REQUIREMENT – Your answer must be the full listing below, restated word for word, with no pictures in it.

▶

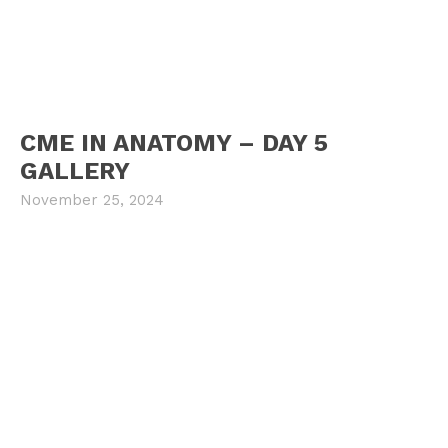
CME IN ANATOMY – DAY 5
GALLERY
November 25, 2024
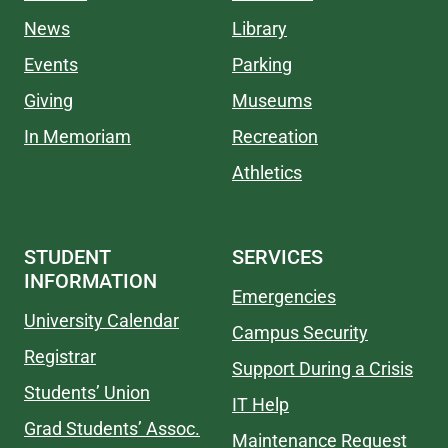
News
Library
Events
Parking
Giving
Museums
In Memoriam
Recreation
Athletics
STUDENT
SERVICES
INFORMATION
Emergencies
University Calendar
Campus Security
Registrar
Support During a Crisis
Students’ Union
IT Help
Grad Students’ Assoc.
Maintenance Request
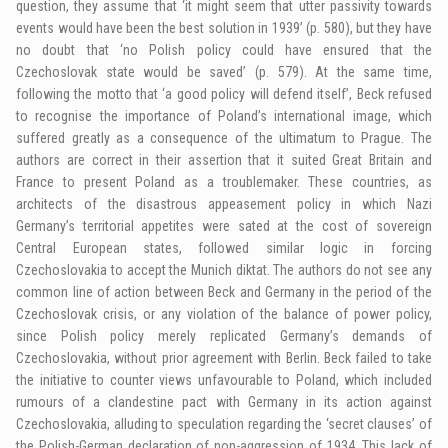
question, they assume that ‘it might seem that utter passivity towards
events would have been the best solution in 1939’ (p. 580), but they have
no doubt that ‘no Polish policy could have ensured that the
Czechoslovak state would be saved’ (p. 579). At the same time,
following the motto that ‘a good policy will defend itself’, Beck refused
to recognise the importance of Poland’s international image, which
suffered greatly as a consequence of the ultimatum to Prague. The
authors are correct in their assertion that it suited Great Britain and
France to present Poland as a troublemaker. These countries, as
architects of the disastrous appeasement policy in which Nazi
Germany’s territorial appetites were sated at the cost of sovereign
Central European states, followed similar logic in forcing
Czechoslovakia to accept the Munich diktat. The authors do not see any
common line of action between Beck and Germany in the period of the
Czechoslovak crisis, or any violation of the balance of power policy,
since Polish policy merely replicated Germany’s demands of
Czechoslovakia, without prior agreement with Berlin. Beck failed to take
the initiative to counter views unfavourable to Poland, which included
rumours of a clandestine pact with Germany in its action against
Czechoslovakia, alluding to speculation regarding the ‘secret clauses’ of
the Polish-German declaration of non-aggression of 1934. This lack of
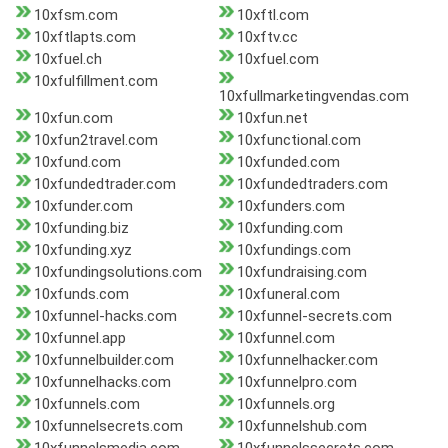
10xfsm.com
10xftl.com
10xftlapts.com
10xftv.cc
10xfuel.ch
10xfuel.com
10xfulfillment.com
10xfullmarketingvendas.com
10xfun.com
10xfun.net
10xfun2travel.com
10xfunctional.com
10xfund.com
10xfunded.com
10xfundedtrader.com
10xfundedtraders.com
10xfunder.com
10xfunders.com
10xfunding.biz
10xfunding.com
10xfunding.xyz
10xfundings.com
10xfundingsolutions.com
10xfundraising.com
10xfunds.com
10xfuneral.com
10xfunnel-hacks.com
10xfunnel-secrets.com
10xfunnel.app
10xfunnel.com
10xfunnelbuilder.com
10xfunnelhacker.com
10xfunnelhacks.com
10xfunnelpro.com
10xfunnels.com
10xfunnels.org
10xfunnelsecrets.com
10xfunnelshub.com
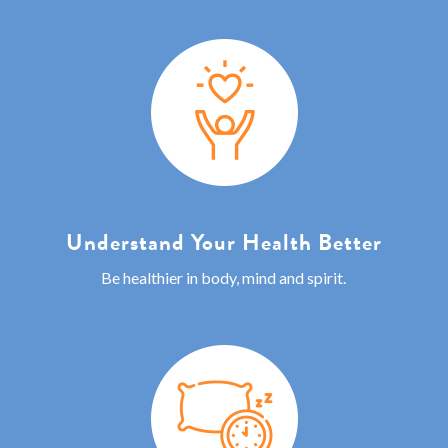
Understand Your Health Better
Be healthier in body, mind and spirit.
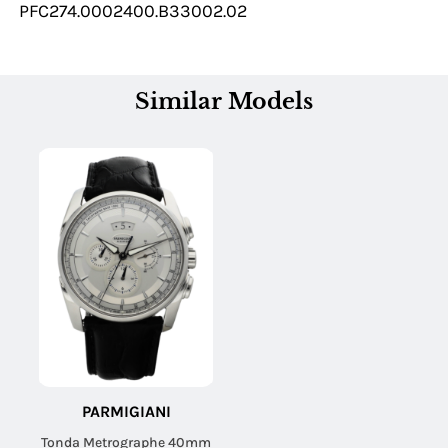
PFC274.0002400.B33002.02
Similar Models
PARMIGIANI
Tonda Metrographe 40mm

◀

SOLUTION –
CME IN ANATOMY – DAY 5
GALLERY
November 25, 2024
News
Library
Events
Parking
Giving
Museums
In Memoriam
Recreation
Athletics
STUDENT
SERVICES
INFORMATION
Emergencies
University Calendar
Campus Security
Registrar
Support During a Crisis
Students’ Union
IT Help
Grad Students’ Assoc.
Maintenance Request
question, they assume that ‘it might seem that utter passivity towards
events would have been the best solution in 1939’ (p. 580), but they have
no doubt that ‘no Polish policy could have ensured that the
Czechoslovak state would be saved’ (p. 579). At the same time,
following the motto that ‘a good policy will defend itself’, Beck refused
to recognise the importance of Poland’s international image, which
suffered greatly as a consequence of the ultimatum to Prague. The
authors are correct in their assertion that it suited Great Britain and
France to present Poland as a troublemaker. These countries, as
architects of the disastrous appeasement policy in which Nazi
Germany’s territorial appetites were sated at the cost of sovereign
Central European states, followed similar logic in forcing
Czechoslovakia to accept the Munich diktat. The authors do not see any
common line of action between Beck and Germany in the period of the
Czechoslovak crisis, or any violation of the balance of power policy,
since Polish policy merely replicated Germany’s demands of
Czechoslovakia, without prior agreement with Berlin. Beck failed to take
the initiative to counter views unfavourable to Poland, which included
rumours of a clandestine pact with Germany in its action against
Czechoslovakia, alluding to speculation regarding the ‘secret clauses’ of
the Polish-German declaration of non-aggression of 1934. This lack of
10xfsm.com
10xftl.com
10xftlapts.com
10xftv.cc
10xfuel.ch
10xfuel.com
10xfulfillment.com
10xfullmarketingvendas.com
10xfun.com
10xfun.net
10xfun2travel.com
10xfunctional.com
10xfund.com
10xfunded.com
10xfundedtrader.com
10xfundedtraders.com
10xfunder.com
10xfunders.com
10xfunding.biz
10xfunding.com
10xfunding.xyz
10xfundings.com
10xfundingsolutions.com
10xfundraising.com
10xfunds.com
10xfuneral.com
10xfunnel-hacks.com
10xfunnel-secrets.com
10xfunnel.app
10xfunnel.com
10xfunnelbuilder.com
10xfunnelhacker.com
10xfunnelhacks.com
10xfunnelpro.com
10xfunnels.com
10xfunnels.org
10xfunnelsecrets.com
10xfunnelshub.com
Understand Your Health Better
Be healthier in body, mind and spirit.
PFC274.0002400.B33002.02
Similar Models
PARMIGIANI
Tonda Metrographe 40mm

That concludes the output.